En los años 80 y 90 circulaban discos con Cortázar leyendo. Su frecuencia es suave. Pronuncia un español con rasgos de argentino y acento francés. Algunos adolescentes lo ocupaban como un recurso para seducir. Escuchar a Cortázar en pareja producía un espacio de confianza, una posibilidad de acercarse con la mirada mientras oyen a una voz envolvente que comparte inquietudes metafísicas. Hace poco puse en YouTube su Instrucciones para llorar. Difícil no atender cuando dice: “Para llorar, dirija la imaginación hacia usted mismo, y si esto le resulta imposible por haber contraído el hábito de creer en el mundo exterior, piense en un pato cubierto de hormigas o en esos golfos del estrecho de Magallanes en los que no entra nadie, nunca”.

Despreciar a Cortázar fue una moda intelectual que pasó recién. Durante años fue considerado un escritor con mala vejez. Se reprochaba su actitud revolucionaria tardía y su frivolidad surrealista. Entre sus críticos sobresalían los autores que se inclinaban por un realismo a ultranza. Veían en Raymond Carver y Charles Bukowski un antídoto ante la estela que dejó como herencia el boom latinoamericano.

Con perspectiva, tiendo a pensar que los detractores de Cortázar nunca lo superaron y que la tirria hacia su figura obedecía a una respuesta ingrata ante su fama. Era un tipo afable y distante. En las entrevistas no oculta los rastros de que dejó la soledad en la que escribió su obra. Su reticencia a vivir en Argentina tuvo ribetes mitológicos. La foto que le tomó Sara Facio, en París el año 1967, lo muestra como un galán reservado. Corresponde al período en el que publicó Las armas secretas, volumen que contiene dos cuentos centrales en su producción: El perseguidor, inspirado en el músico Charly Parker, y Las babas del diablo, que pone en escena a un fotógrafo que la leyenda señala que sería Sergio Larraín. Michelangelo Antonioni lo tomó como punto de partida de su película Blow Up.

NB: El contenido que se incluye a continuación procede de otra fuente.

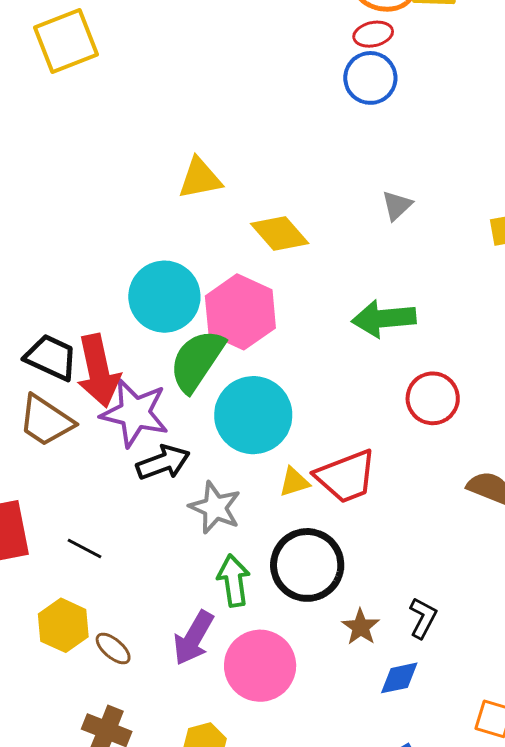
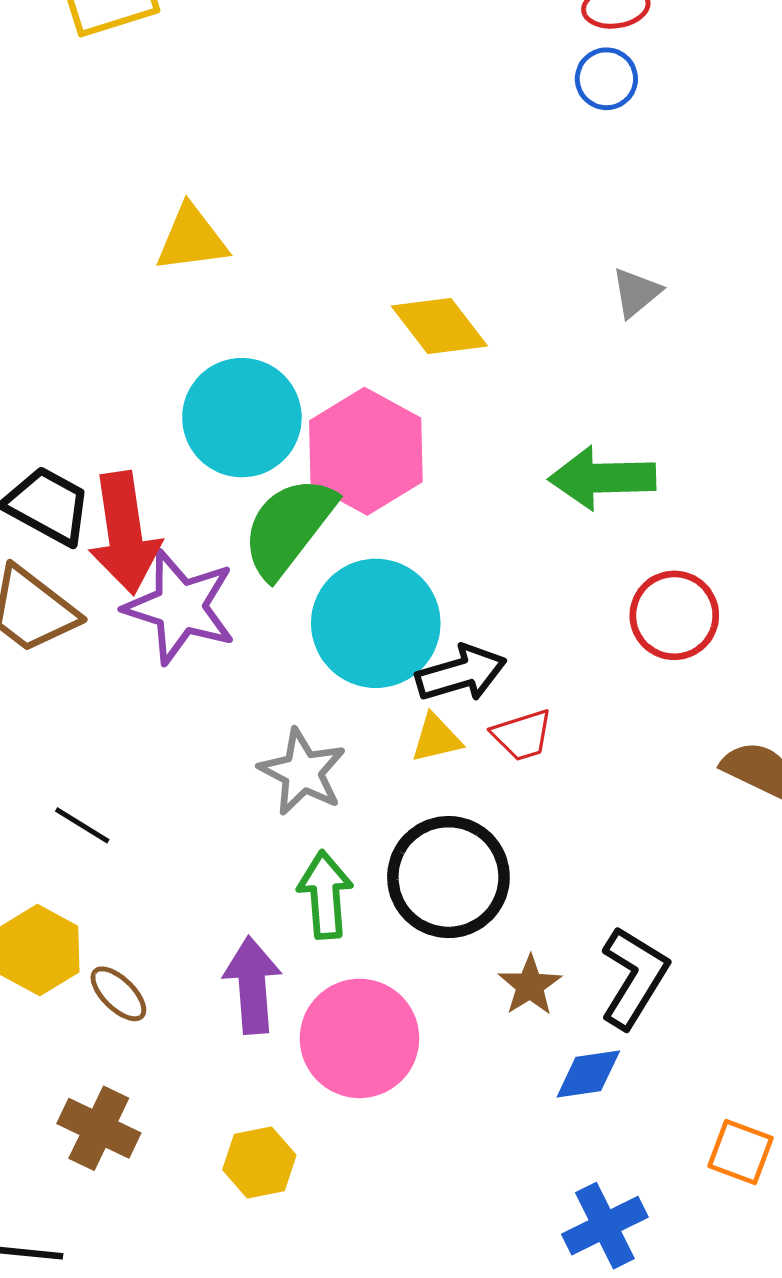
blue circle: (370, 78) -> (606, 79), size x0.7
yellow triangle: (200, 178) -> (192, 239), moved
black arrow: (163, 462) -> (461, 673), moved
red trapezoid: (346, 477) -> (522, 735), size x0.6
black L-shape: (423, 618) -> (634, 977), size x1.5
purple arrow: (193, 638) -> (252, 985), turned 142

El enigma que origina la biografía de Cortázar todavía no tiene solución. Se sabe poco de su vida en detalle. Los amores y amistades que cultivó mantuvieron una discreción ejemplar. Nunca ocultó la enfermedad que lo aquejaba, ni sus preferencias. Según los periodistas, era un conversador sagaz, es decir, un experto en confesiones calculadas.

Creo que sigue intacta la fascinación que causa su obra. Leerlo implica alternar con personajes que no se olvidan. Pueden ser raros y estar involucrados en situaciones extravagantes, sin embargo, uno tiene la impresión de que son capaces de sentir y conmoverse. Son verosímiles. Están enredados en la vida. Desean librarse de la neurosis y la ridiculez convertidas en pesadillas. Habitan una realidad delirante, cada vez más próxima.